Byron (firstborn888), thank you for clarifying all of the above. I guess I see little difference between your version of panentheism and various versions of pantheism. And I see little difference between Christian panentheism and the traditional Christian doctrine of divine omnipresence.

Hi redhotmagma,

How come God could not have made creation out of nothing?

For example, Is God incapable of creating a spacetime continuum out of nothing?

Why cannot there be a distinction between the creator and the creature?

Also, are all evil activities of evil people such as Hitler ultimately the evil activity of God?

James, good questions and one’s I’d like to see answered. I myself have never studied panentheism but it sounds very confusing.

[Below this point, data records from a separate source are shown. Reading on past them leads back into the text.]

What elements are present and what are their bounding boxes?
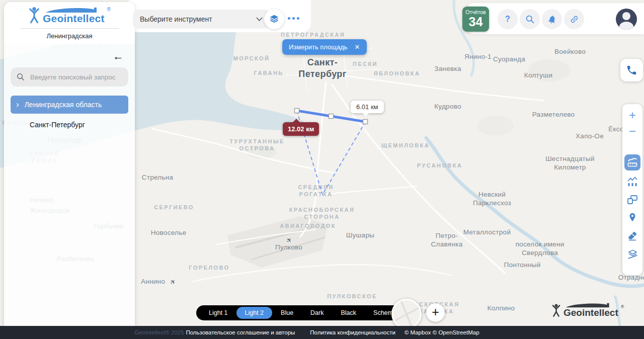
brand-name: Geointellect xyxy=(43,13,105,24)
phone-contact-button[interactable] xyxy=(620,59,643,81)
tool-chart-button[interactable] xyxy=(625,175,640,189)
sidebar-header: Geointellect ® Ленинградская xyxy=(4,2,135,44)
search-button[interactable] xyxy=(520,9,540,29)
tool-select-dropdown[interactable]: Выберите инструмент xyxy=(133,10,270,29)
tool-location-pin-button[interactable] xyxy=(625,211,640,225)
tool-select-value: Выберите инструмент xyxy=(140,15,212,23)
measure-area-label: Измерить площадь xyxy=(289,43,348,51)
share-link-button[interactable] xyxy=(564,9,584,29)
brand-logo: Geointellect ® xyxy=(4,7,135,24)
map-park xyxy=(477,116,514,136)
devices-icon xyxy=(626,194,638,206)
footer-brand: Geointellect® 2025 xyxy=(134,329,184,335)
user-avatar[interactable] xyxy=(616,9,637,30)
tool-measure-chart-button[interactable] xyxy=(624,154,640,171)
footer-bar: Geointellect® 2025 Пользовательское согл… xyxy=(0,326,644,339)
layers-edit-icon xyxy=(627,248,638,260)
brand-registered-mark: ® xyxy=(107,7,111,12)
map-tools-panel: + − xyxy=(622,104,642,275)
logo-person-icon xyxy=(28,7,40,24)
question-icon: ? xyxy=(505,15,510,24)
sidebar-item-label: Ленинградская область xyxy=(25,101,102,109)
bell-icon xyxy=(547,15,557,24)
more-menu-button[interactable] xyxy=(288,17,299,20)
chevron-right-icon: › xyxy=(16,100,19,109)
layers-icon xyxy=(269,14,280,25)
tool-devices-button[interactable] xyxy=(625,193,640,207)
map-park xyxy=(528,59,571,81)
dot xyxy=(288,17,290,20)
measure-chart-icon xyxy=(626,156,638,168)
watermark-person-icon xyxy=(551,303,561,317)
map-attribution[interactable]: © Mapbox © OpenStreetMap xyxy=(405,329,479,335)
map-style-light-2[interactable]: Light 2 xyxy=(236,307,273,319)
map-style-dark[interactable]: Dark xyxy=(302,307,332,319)
sidebar: Geointellect ® Ленинградская ← ›Ленингра… xyxy=(4,2,135,326)
eraser-icon xyxy=(627,230,638,241)
measurement-total-label: 12.02 км xyxy=(283,122,319,136)
map-style-black[interactable]: Black xyxy=(333,307,365,319)
region-list: ›Ленинградская областьСанкт-Петербург xyxy=(11,96,128,134)
map-style-light-1[interactable]: Light 1 xyxy=(200,307,236,319)
map-style-blue[interactable]: Blue xyxy=(272,307,302,319)
footer-link[interactable]: Пользовательское соглашение и авторы xyxy=(186,329,295,335)
zoom-in-button[interactable]: + xyxy=(624,107,640,123)
dot xyxy=(292,17,295,20)
notifications-button[interactable] xyxy=(542,9,562,29)
tool-eraser-button[interactable] xyxy=(625,229,640,243)
footer-link[interactable]: Политика конфиденциальности xyxy=(310,329,395,335)
measure-area-tooltip: Измерить площадь ✕ xyxy=(282,39,367,55)
style-preview-thumbnail[interactable] xyxy=(391,299,422,329)
chevron-down-icon xyxy=(256,17,263,22)
location-pin-icon xyxy=(627,212,638,223)
search-box xyxy=(11,67,128,87)
close-icon[interactable]: ✕ xyxy=(355,43,360,51)
phone-icon xyxy=(626,64,637,76)
watermark-brand: Geointellect xyxy=(564,308,618,317)
back-button[interactable]: ← xyxy=(110,50,127,62)
tool-layers-edit-button[interactable] xyxy=(625,247,640,261)
reports-badge[interactable]: Отчётов 34 xyxy=(462,7,489,32)
sidebar-item-label: Санкт-Петербург xyxy=(30,121,85,129)
zoom-out-button[interactable]: − xyxy=(624,123,640,139)
divider xyxy=(20,28,119,29)
map-watermark-logo: Geointellect ® xyxy=(551,302,624,317)
search-input[interactable] xyxy=(29,73,122,81)
watermark-registered-mark: ® xyxy=(621,304,624,309)
link-icon xyxy=(570,15,579,24)
sidebar-item-ленинградская-область[interactable]: ›Ленинградская область xyxy=(11,96,128,114)
dot xyxy=(297,17,299,20)
footer-links: Пользовательское соглашение и авторыПоли… xyxy=(186,329,395,335)
map-style-switcher: Light 1Light 2BlueDarkBlackScheme xyxy=(196,305,409,320)
map-plus-button[interactable]: + xyxy=(426,303,445,322)
current-region-label: Ленинградская xyxy=(4,32,135,40)
layers-button[interactable] xyxy=(264,9,284,29)
chart-icon xyxy=(626,176,638,188)
help-button[interactable]: ? xyxy=(498,9,518,29)
sidebar-item-санкт-петербург[interactable]: Санкт-Петербург xyxy=(11,116,128,134)
measurement-segment-label: 6.01 км xyxy=(351,101,384,113)
search-icon xyxy=(17,73,25,81)
search-icon xyxy=(525,15,535,24)
reports-count: 34 xyxy=(462,15,489,28)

I guess He could make something separate from Him. But I don’t see how nothing can exist. Think about before God created. Its not like there was God and then there was nothing surrounding Him, that nothing is then something, its space or molecules or something which would have already had to have been created otherwise God is not the prime source. If thats the case then it seems to me that the creation came out of Him. Thats not to say that when He created that He didn’t separate Himself from the creation, but:

In Him we live and move and have our being.
He upholds all things by His mighty word.
He is before all things, and in Him all things hold together.
From Him, through Him, and to Him are all things

As to the question of Hitler, my belief is there is nothing outside Gods will, He creates light, darkness, good and evil. We may have a measure of free will, but the Lord directs our steps. He created the brain of Hitler, put him in the situations he was in, gave him the experiences to become Hitler, instead of just some guy named Adolph. (I bounce around in my understanding of free will, this is what I see right now)

Though the questions are not addressed to me, more of my two cents I suppose lol.

Perhaps he could have, but it seems more logical that he manifested Creation within himself, out of himself, in much the same way Jesus, bodily, was manifested in the Virgin Mary by the power of God - the Holy Spirit.

Not incapable, in theological theory, but it might be a bit difficult to understand how God could create Existence out of Non-existence, when he alone is Existence from which existent entities can be made, drawn forth, or made manifest.

There is, the creature is itself by sheer fact of being that creature - in idea, and in its created nature as an image bearer of God. But it is not separate from God, but is (I believe) a manifestation of God, an “exflection” of God.

All evil issues out from the Father of Lies, there is no evil that does not first begin in a lie. A lie that we tell ourself, or a lie we are told by another; such as the Devil or devilish men. Lies do not have any existence, there is no truth in them, they only have seeming existence - like lies - and only really because they are believed and acted upon. This has been my thought concerning the theme of moral evil I’ve seen in the Bible.

Evil is apart from God, it is missing the mark of which He, being Truth, is the standard. Therefore Evil I believe is a lie built upon a lie, believed and acted upon to produce ungodly results - but like lies I do not believe Evil has any actual existence. Evil is a parasite towards the Truth, where truths are twisted or made absent in order to give seeming existence to a lie that does not have it on its own, and therefore must be a parasite. The Devil created lies, but only God can create existent truths and realities.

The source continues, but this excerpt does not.